Jean-Cédric DELVAINQUIÈRE, François TUGORES, Nicolas LAROCHE, Benoît JOURDAN
In 2010, local and regional expenditure (regions, départements, municipalities with populations over 10,000 and their local authority associations, including French overseas territories) rose to €7.6bn, i.e. €118 per head of population. The municipalities and their associations of local authorities are responsible for three quarters (73%) of this expenditure (4.6bn and €1bn respectively), départements 18% (i.e. €1.4 billion) and the regions 9% (€0.7 billion). This expenditure represents on average a higher proportion of the total expenditure of the municipalities and their associations of local authorities (8% and 7%) than that for the regions (2.7%) and départements (2.1%).

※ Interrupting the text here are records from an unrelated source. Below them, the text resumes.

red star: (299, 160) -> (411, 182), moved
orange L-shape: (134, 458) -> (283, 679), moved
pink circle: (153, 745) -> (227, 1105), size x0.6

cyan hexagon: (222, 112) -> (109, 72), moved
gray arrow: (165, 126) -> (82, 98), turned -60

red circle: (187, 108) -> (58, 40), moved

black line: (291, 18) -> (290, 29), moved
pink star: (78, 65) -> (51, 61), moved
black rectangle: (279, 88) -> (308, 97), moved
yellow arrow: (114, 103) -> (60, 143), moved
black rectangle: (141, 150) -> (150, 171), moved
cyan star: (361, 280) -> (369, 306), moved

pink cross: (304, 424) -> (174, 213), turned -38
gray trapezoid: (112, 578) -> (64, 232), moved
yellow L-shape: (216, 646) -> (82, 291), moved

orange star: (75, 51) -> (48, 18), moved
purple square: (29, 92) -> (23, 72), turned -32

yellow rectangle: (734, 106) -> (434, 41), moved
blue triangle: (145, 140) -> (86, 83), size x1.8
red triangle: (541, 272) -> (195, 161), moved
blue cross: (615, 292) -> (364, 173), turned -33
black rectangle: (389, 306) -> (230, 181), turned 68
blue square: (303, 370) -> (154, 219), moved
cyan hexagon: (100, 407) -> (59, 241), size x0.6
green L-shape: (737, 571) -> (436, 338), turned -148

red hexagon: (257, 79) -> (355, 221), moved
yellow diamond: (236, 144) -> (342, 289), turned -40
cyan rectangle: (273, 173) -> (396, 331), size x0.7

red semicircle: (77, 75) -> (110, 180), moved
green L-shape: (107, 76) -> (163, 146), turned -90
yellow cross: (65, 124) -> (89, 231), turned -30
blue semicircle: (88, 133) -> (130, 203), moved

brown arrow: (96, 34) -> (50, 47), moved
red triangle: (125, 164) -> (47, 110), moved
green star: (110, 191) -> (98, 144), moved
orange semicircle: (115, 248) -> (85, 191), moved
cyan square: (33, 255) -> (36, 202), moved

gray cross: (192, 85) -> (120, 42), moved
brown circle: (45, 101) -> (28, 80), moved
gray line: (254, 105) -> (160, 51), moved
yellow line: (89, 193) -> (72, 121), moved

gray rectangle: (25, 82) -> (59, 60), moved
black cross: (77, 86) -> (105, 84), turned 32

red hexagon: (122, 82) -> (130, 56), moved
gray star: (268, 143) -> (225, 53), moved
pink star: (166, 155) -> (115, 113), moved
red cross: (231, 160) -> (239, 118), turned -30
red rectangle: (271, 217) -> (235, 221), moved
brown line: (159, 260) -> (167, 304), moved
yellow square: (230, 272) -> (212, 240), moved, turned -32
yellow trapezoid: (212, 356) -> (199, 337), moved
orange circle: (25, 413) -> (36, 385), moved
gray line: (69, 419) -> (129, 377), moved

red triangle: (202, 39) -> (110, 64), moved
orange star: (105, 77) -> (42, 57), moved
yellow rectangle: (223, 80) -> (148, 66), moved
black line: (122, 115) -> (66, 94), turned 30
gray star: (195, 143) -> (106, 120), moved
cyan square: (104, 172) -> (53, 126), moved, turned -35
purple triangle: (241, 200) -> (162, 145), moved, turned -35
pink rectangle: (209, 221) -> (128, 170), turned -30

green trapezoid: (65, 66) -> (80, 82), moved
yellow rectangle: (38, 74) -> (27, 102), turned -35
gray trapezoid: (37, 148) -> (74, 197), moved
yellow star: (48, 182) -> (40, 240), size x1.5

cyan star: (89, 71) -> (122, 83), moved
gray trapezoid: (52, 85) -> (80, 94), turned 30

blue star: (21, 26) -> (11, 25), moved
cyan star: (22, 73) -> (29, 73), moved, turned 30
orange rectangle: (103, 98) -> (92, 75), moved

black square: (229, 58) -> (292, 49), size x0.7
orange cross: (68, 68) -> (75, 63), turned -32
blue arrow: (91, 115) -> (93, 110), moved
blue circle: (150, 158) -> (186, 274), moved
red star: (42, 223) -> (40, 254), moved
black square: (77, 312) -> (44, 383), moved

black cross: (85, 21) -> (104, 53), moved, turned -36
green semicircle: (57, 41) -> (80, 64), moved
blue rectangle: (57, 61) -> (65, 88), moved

Compared with 2006 (the date the last survey was published), territorial cultural expenditure has increased by almost 10%, i.e. an annual increase of 2.3% in mainland France. More or less keeping pace with inflation (+1.4% per annum), the volume of the municipalities’cultural expenditure has remained fairly static, whereas the number of associations of local authorities active in the cultural sphere has increased and their cultural expenditure has increased by 6% per annum. Cultural expenditure for the départements and the regions has continued slightly above inflation for the départements (+1.8% per annum) and more significantly so for the regions (+ 4.5% per annum) which is mostly down to strong growth at the start of the period. The drive to promote culture within départements and regions then diminished due to a strong increase in total expenditure, linked to transfers of competency.
Support for artistic expression and cultural activities accounts for around 60% of the expenditure of the municipalities and their associations of local authorities (€4.32bn), largely accounted for by running costs (85%). Départements and regions have increasingly invested in cultural heritage, which represented 59% of the départements’cultural expenditure and 23% of regional expenditure in 2010.
More involved in the often direct management of local cultural services and facilities (libraries, conservatoires and art schools, museums, etc.), municipalities and their local authority associations saw over half of their cultural running costs go on wages, to the tune of almost €2.5bn. However it is cultural subsidies for running costs which have seen the greatest increase (+ 5% per annum for mainland municipalities between 2006 and 2010), which particularly benefited theatres and the visual arts.
Conversely, subsidies represent over 80% of regional cultural expenditure. They are supporting the running costs of beneficiaries in the private sector, (mostly non-profit organisations), as well as cultural promotion in the municipalities and their local authority associations.